If you want to own Royal Dutch Shell stock, a cheap way of buying the B shares has opened up but you might want to think twice before calling your broker.
The route is via BG Group, the U.K. gas and oil explorer that succumbed in April to a £47-billion ($94-billion) cash-and-shares bid from Shell. It was the culmination of a courtship that has lasted more than a decade and some critics then wondered if Shell's impatience to get its hands on BG's huge oil and gas reserves caused it to pay just a little too much.
Shell's uncharacteristic chutzpah (the last time the company did such a bold corporate deal was the joint venture with Royal Dutch Petroleum a century ago) is today exposed to full view by the languishing oil price. The value of the cash and shares bid is £11.32 but you can buy BG stock in the market for just £9.93, a 12-per-cent discount to Shell's offer. With the fixed cash element of the bid, it means that a BG investor could today buy into Shell stock (assuming completion of the takeover) at a very substantial discount to current prices.
Such a discount to the takeover price (and it has recently been as high as 13.7 per cent) raises the disquieting prospect for BG investors that the market believes the Anglo-Dutch firm may be having second thoughts about its gamble. This is categorically dismissed by Shell, and management is at pains to assert that the takeover makes financial sense despite the current Brent price, which is about $20 (U.S.) below Shell's long-term minimum Brent planning forecast of $70. However, they may be protesting too much – in a recent comment, Shell's boss suggested that it made sense at any oil price.
Were Shell to renege on its undertaking to bid for BG, it would pay a penalty of £750-million.

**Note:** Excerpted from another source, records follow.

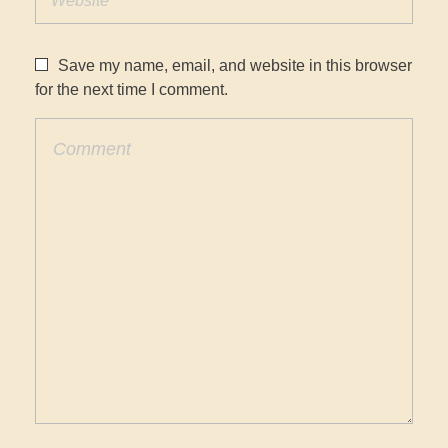
Save my name, email, and website in this browser
for the next time I comment.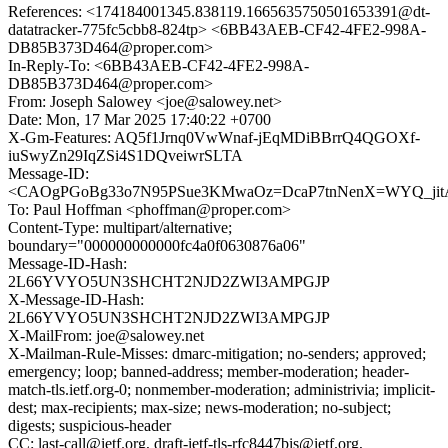
References: <174184001345.838119.1665635750501653391@dt-
datatracker-775fc5cbb8-824tp> <6BB43AEB-CF42-4FE2-998A-
DB85B373D464@proper.com>
In-Reply-To: <6BB43AEB-CF42-4FE2-998A-
DB85B373D464@proper.com>
From: Joseph Salowey <joe@salowey.net>
Date: Mon, 17 Mar 2025 17:40:22 +0700
X-Gm-Features: AQ5f1Jrnq0VwWnaf-jEqMDiBBrrQ4QGOXf-
iuSwyZn29IqZSi4S1DQveiwrSLTA
Message-ID:
<CAOgPGoBg33o7N95PSue3KMwaOz=DcaP7tnNenX=WYQ_jitA
To: Paul Hoffman <phoffman@proper.com>
Content-Type: multipart/alternative;
boundary="000000000000fc4a0f0630876a06"
Message-ID-Hash:
2L66YVYO5UN3SHCHT2NJD2ZWI3AMPGJP
X-Message-ID-Hash:
2L66YVYO5UN3SHCHT2NJD2ZWI3AMPGJP
X-MailFrom: joe@salowey.net
X-Mailman-Rule-Misses: dmarc-mitigation; no-senders; approved;
emergency; loop; banned-address; member-moderation; header-
match-tls.ietf.org-0; nonmember-moderation; administrivia; implicit-
dest; max-recipients; max-size; news-moderation; no-subject;
digests; suspicious-header
CC: last-call@ietf.org, draft-ietf-tls-rfc8447bis@ietf.org,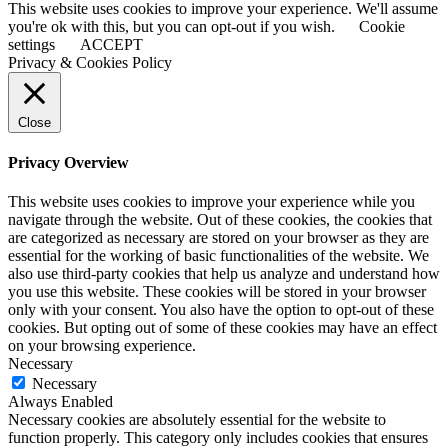
This website uses cookies to improve your experience. We'll assume
you're ok with this, but you can opt-out if you wish.
Cookie
settings
ACCEPT
Privacy & Cookies Policy
Close
Privacy Overview
This website uses cookies to improve your experience while you
navigate through the website. Out of these cookies, the cookies that
are categorized as necessary are stored on your browser as they are
essential for the working of basic functionalities of the website. We
also use third-party cookies that help us analyze and understand how
you use this website. These cookies will be stored in your browser
only with your consent. You also have the option to opt-out of these
cookies. But opting out of some of these cookies may have an effect
on your browsing experience.
Necessary
Necessary
Always Enabled
Necessary cookies are absolutely essential for the website to
function properly. This category only includes cookies that ensures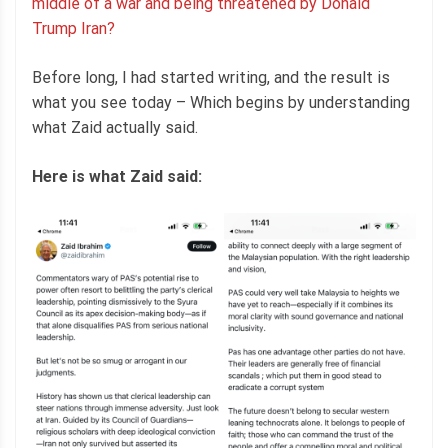
middle of a war and being threatened by Donald
Trump Iran?
Before long, I had started writing, and the result is
what you see today – Which begins by understanding
what Zaid actually said.
Here is what Zaid said: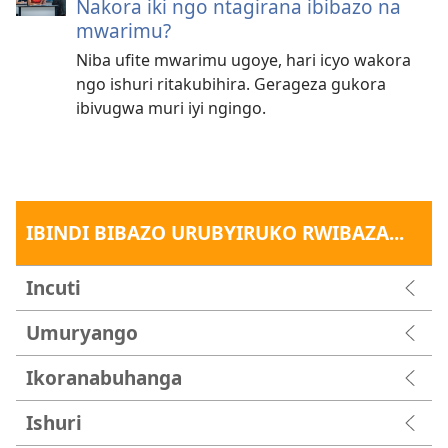
Nakora iki ngo ntagirana ibibazo na
mwarimu?
Niba ufite mwarimu ugoye, hari icyo wakora
ngo ishuri ritakubihira. Gerageza gukora
ibivugwa muri iyi ngingo.
IBINDI BIBAZO URUBYIRUKO RWIBAZA...
Incuti
Umuryango
Ikoranabuhanga
Ishuri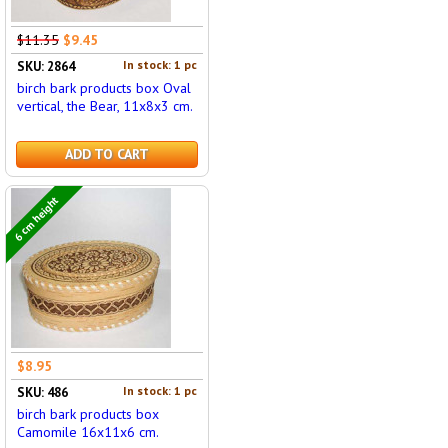
$11.35
$9.45
In stock: 1 pc
SKU: 2864
birch bark products box Oval
vertical, the Bear, 11x8x3 cm.
ADD TO CART
6 cm height
$8.95
In stock: 1 pc
SKU: 486
birch bark products box
Camomile 16x11x6 cm.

It's not a huge sum for such a large company and, therefore, the issue is not the penalty but the financial risk to Shell of either overpaying for oil reserves or of missing the opportunity to fill the tank in a price downturn. The other risk, of course, is to Shell's chief executive officer, Ben van Beurden, who has nailed his reputation to both the takeover and to Shell's big annual dividend payout.
Like all the oil majors, Shell is a key component of any equity income portfolio. The company has never missed a payout and it has survived many a downturn but a glance at the current yield on Royal Dutch Shell B, above 7 per cent, suggests a degree of nervousness. According to Sanford Bernstein, the top eight European oil stocks are rated at more than double the average market dividend yield. The question, as the investment bank puts it, is not whether Shell will survive this downturn but whether it can do so without tampering with the payout to shareholders. Within that question lies the BG bid and whether a much bigger Shell could generate enough cash to satisfy the generous expectations of the enlarged shareholder base.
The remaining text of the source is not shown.